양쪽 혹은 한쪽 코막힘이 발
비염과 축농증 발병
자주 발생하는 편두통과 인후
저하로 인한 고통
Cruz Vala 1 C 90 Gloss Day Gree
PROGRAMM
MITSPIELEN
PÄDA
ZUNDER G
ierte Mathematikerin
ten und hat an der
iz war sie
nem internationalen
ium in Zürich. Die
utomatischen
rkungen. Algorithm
==
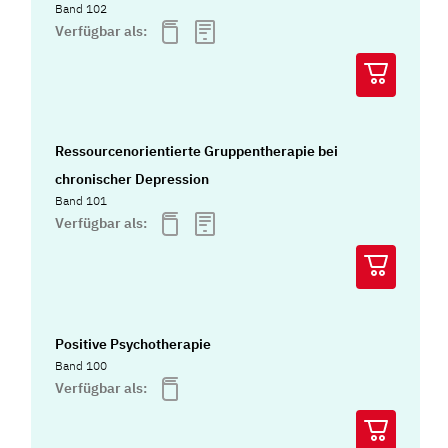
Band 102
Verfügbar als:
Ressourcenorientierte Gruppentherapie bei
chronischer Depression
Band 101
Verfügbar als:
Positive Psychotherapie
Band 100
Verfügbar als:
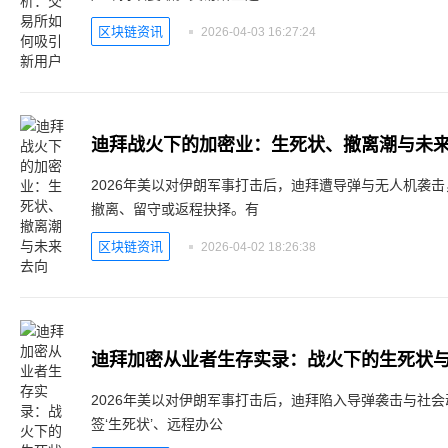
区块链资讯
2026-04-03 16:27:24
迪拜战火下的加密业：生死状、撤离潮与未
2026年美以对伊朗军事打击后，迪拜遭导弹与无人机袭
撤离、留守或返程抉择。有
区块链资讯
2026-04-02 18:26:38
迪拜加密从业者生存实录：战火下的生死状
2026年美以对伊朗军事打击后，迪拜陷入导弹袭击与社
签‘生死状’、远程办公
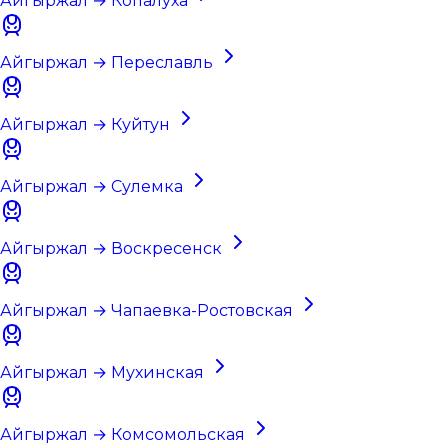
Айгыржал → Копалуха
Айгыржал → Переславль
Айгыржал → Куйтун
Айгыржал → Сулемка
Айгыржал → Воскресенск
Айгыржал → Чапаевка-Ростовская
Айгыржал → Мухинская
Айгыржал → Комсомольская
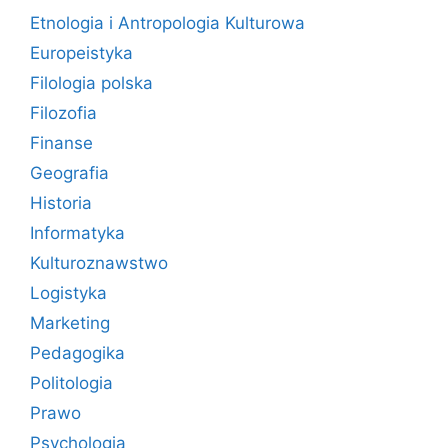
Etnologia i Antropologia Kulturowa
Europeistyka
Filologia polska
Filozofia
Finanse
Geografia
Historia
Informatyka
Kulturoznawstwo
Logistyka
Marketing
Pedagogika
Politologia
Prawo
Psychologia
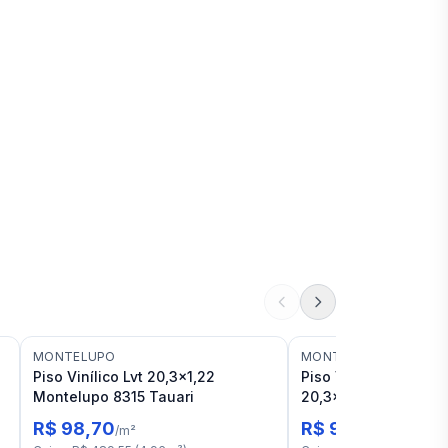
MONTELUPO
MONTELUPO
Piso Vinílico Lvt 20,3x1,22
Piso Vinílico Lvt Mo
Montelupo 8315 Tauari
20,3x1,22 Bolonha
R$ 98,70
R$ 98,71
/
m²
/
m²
---
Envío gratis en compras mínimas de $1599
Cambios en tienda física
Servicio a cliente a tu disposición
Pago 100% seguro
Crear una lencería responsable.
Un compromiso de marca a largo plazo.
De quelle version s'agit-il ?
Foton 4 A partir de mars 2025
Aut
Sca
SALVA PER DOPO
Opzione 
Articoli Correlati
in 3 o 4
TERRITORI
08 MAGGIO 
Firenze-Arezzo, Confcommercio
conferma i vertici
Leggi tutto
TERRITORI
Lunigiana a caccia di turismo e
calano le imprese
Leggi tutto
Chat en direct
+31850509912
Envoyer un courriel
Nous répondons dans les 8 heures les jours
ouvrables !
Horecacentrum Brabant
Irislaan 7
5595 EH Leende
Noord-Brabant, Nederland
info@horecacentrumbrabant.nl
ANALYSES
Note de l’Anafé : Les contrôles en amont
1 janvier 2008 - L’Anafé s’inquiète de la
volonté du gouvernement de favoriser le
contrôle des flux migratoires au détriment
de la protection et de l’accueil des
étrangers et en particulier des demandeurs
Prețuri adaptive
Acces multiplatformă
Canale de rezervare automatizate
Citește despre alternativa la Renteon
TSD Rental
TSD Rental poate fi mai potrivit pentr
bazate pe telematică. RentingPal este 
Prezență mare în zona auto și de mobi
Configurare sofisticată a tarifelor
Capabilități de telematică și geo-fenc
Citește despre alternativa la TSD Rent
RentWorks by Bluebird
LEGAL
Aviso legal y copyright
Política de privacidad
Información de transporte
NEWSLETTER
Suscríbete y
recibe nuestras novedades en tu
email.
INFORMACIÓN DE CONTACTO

[GOAL OF THE EXERCISE]
Copy out only the lines above from the one with "양쪽 혹은 한쪽 코막힘이 발" to the one with "rkungen. Algorithm", inclusive, exactly as they stand.

[ANSWER FOR THE TASK]
양쪽 혹은 한쪽 코막힘이 발
비염과 축농증 발병
자주 발생하는 편두통과 인후
저하로 인한 고통
Cruz Vala 1 C 90 Gloss Day Gree
PROGRAMM
MITSPIELEN
PÄDA
ZUNDER G
ierte Mathematikerin
ten und hat an der
iz war sie
nem internationalen
ium in Zürich. Die
utomatischen
rkungen. Algorithm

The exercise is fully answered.